Dassey v. Dittmann

U.S. District Court, E. D. Wisconsin, Case No. 14-CV-1310 (August 12, 2016)

Magistrate Judge William E. Duffin

In a 91-page opinion linked here, a federal court in Wisconsin has granted the habeas corpus petition of one of the men featured in “Making a Murderer.” Brendan Dassey, the young nephew of primary defendant Steven Avery, has had his state-court conviction set aside because the police who interviewed or interrogated him crossed a line, causing his statements to them to be constitutionally involuntary. Although it did “not reach this conclusion lightly,” the federal court found “that this case represents the sort of ‘extreme malfunction[] in the state criminal justice system[]’ that federal habeas corpus relief exists to correct.”

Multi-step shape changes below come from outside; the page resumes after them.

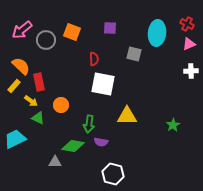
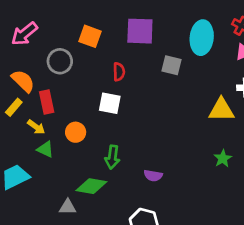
purple square: (110, 28) -> (140, 31), size x1.6
gray circle: (46, 40) -> (60, 61), moved
white square: (103, 84) -> (110, 103), moved, size x0.7
yellow triangle: (127, 116) -> (221, 110), moved
purple semicircle: (101, 142) -> (153, 176), moved

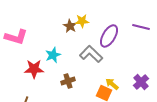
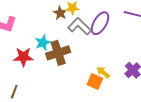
gray L-shape: (91, 54) -> (80, 26), moved
brown cross: (68, 81) -> (58, 53), moved, size x1.6

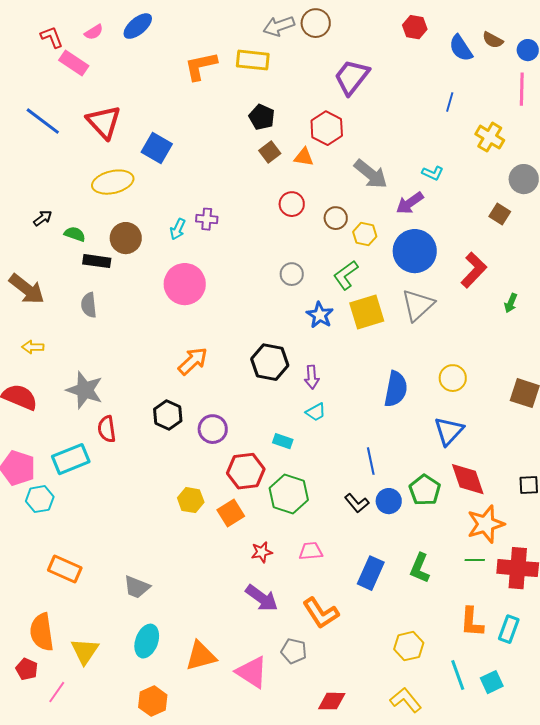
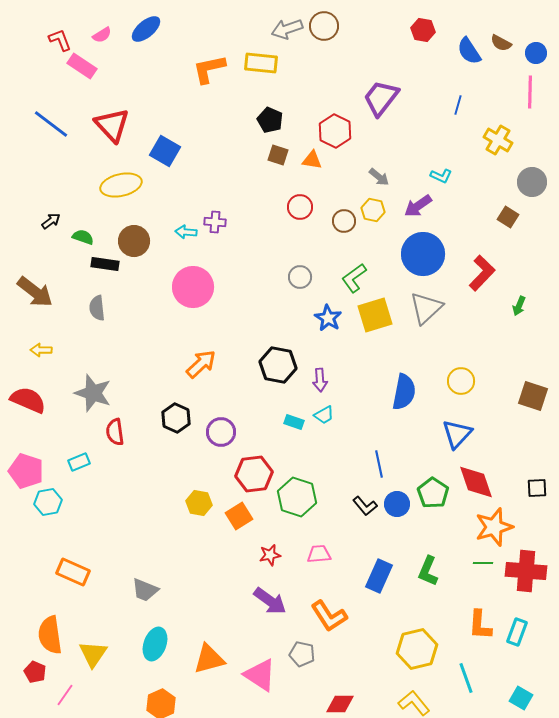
purple trapezoid: (352, 77) -> (381, 98), moved
brown square: (270, 152) -> (278, 155), turned -35
gray arrow: (371, 174) -> (379, 177), size x0.6
cyan arrow: (178, 229) -> (186, 232), turned 70
yellow hexagon: (365, 234) -> (373, 210), moved
cyan rectangle: (283, 441) -> (294, 422), moved
cyan rectangle: (71, 459) -> (79, 462), size x0.6
yellow hexagon: (409, 646) -> (417, 649), size x1.4
cyan square: (492, 682) -> (521, 698), moved, turned -35

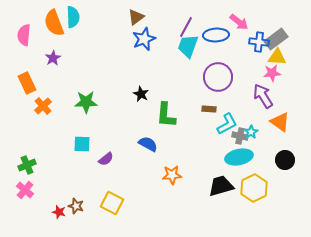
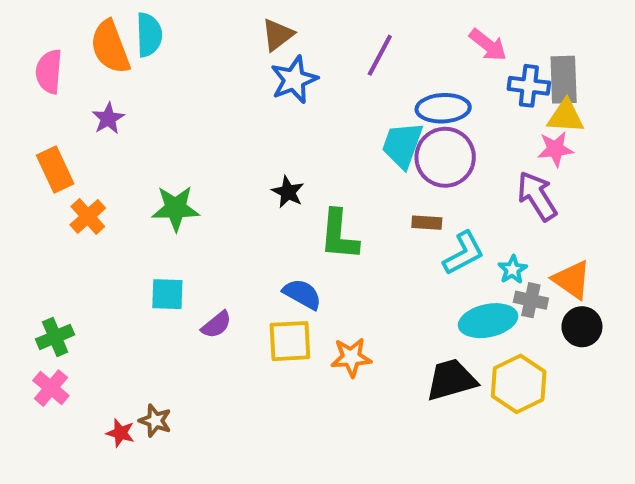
blue ellipse: (216, 35) -> (443, 108), moved
gray rectangle: (276, 39) -> (564, 80), turned -55
cyan trapezoid: (188, 46) -> (402, 145), moved
orange triangle: (280, 122) -> (572, 280), moved
gray cross: (240, 136) -> (531, 300), moved
yellow square: (112, 203) -> (290, 341), moved, turned -30

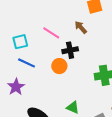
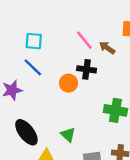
brown arrow: (81, 27) -> (107, 48), turned -32
pink line: (51, 33) -> (84, 40), moved

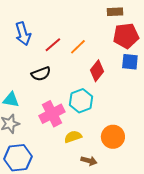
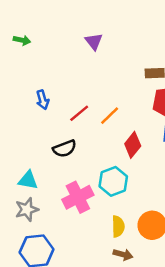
blue arrow: (23, 34) -> (43, 100), size x0.7
yellow semicircle: (73, 137) -> (118, 226), moved, turned 108

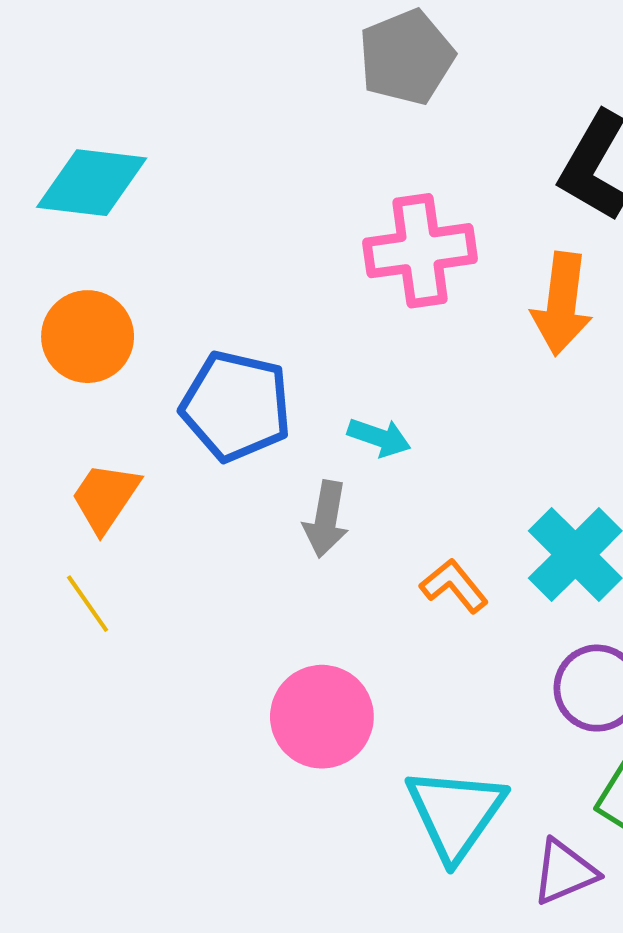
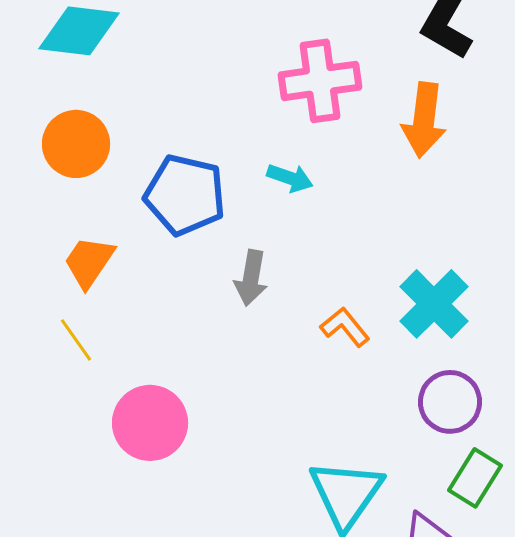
cyan arrow: (379, 437) -> (290, 178), moved
pink circle: (322, 717) -> (150, 423), moved

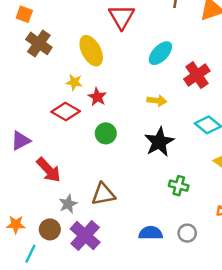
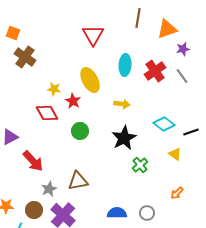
yellow ellipse: (91, 51) -> (90, 80), moved
cyan ellipse: (160, 53) -> (125, 65), turned -40
red cross: (197, 75) -> (155, 71), moved
red diamond: (66, 112) -> (47, 113), turned 30
green cross: (179, 186) -> (140, 165), moved, turned 35

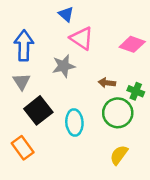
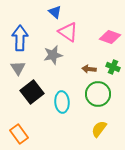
green cross: (136, 91) -> (113, 67), moved
orange rectangle: (23, 148) -> (19, 134), moved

The court denied Dassey’s request for relief based on the misconduct or ineffective assistance of his original counsel Leonard Kachinsky—who, among other things, allowed Dassey to be interrogated without counsel present—at least in part because of the particular legal theory Dassey’s habeas counsel elected to pursue on this issue. But the court concluded the tactics and methodology employed by the officers in Dassey’s interrogation, in the context of all the relevant circumstances, “overbore” Dassey’s free will and rendered his statements to the police involuntary, which required his conviction to be vacated. In the court’s words: “The investigators repeatedly claimed to already know what happened … and assured Dassey that he had nothing to worry about. These repeated false promises, when considered in conjunction with all relevant factors, most especially Dassey’s age, intellectual deficits, and the absence of a supportive adult, rendered Dassey’s confession involuntary under the Fifth and Fourteenth Amendments. The Wisconsin Court of Appeals’ decision to the contrary was an unreasonable application of clearly established federal law.”

The State of Wisconsin has the right to appeal this decision, and the federal court provided that if it does so, the habeas order will be stayed pending the outcome of that appeal. In the absence of an appeal, however, the order directs that the State “release Dassey from custody unless, within 90 days of the date of this decision, the State initiates proceedings to retry him.”